== TASK TO CARRY OUT ==
Give back every record below word for word, with the pictures omitted.
---------- INPUT FOR THIS TASK
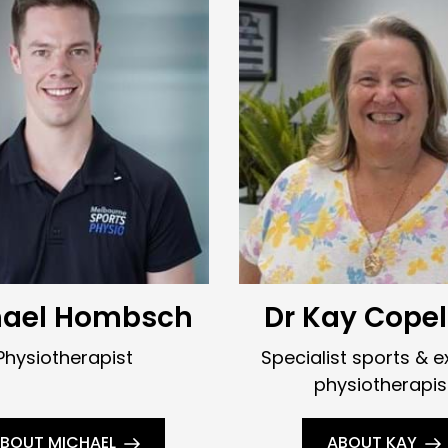
hael Hombsch
Dr Kay Cope
Physiotherapist
Specialist sports & e
physiotherapis
BOUT MICHAEL
ABOUT KAY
--------------------
== SOLVED EXERCISE ==
hael Hombsch
Dr Kay Cope
Physiotherapist
Specialist sports & e
physiotherapis
BOUT MICHAEL
ABOUT KAY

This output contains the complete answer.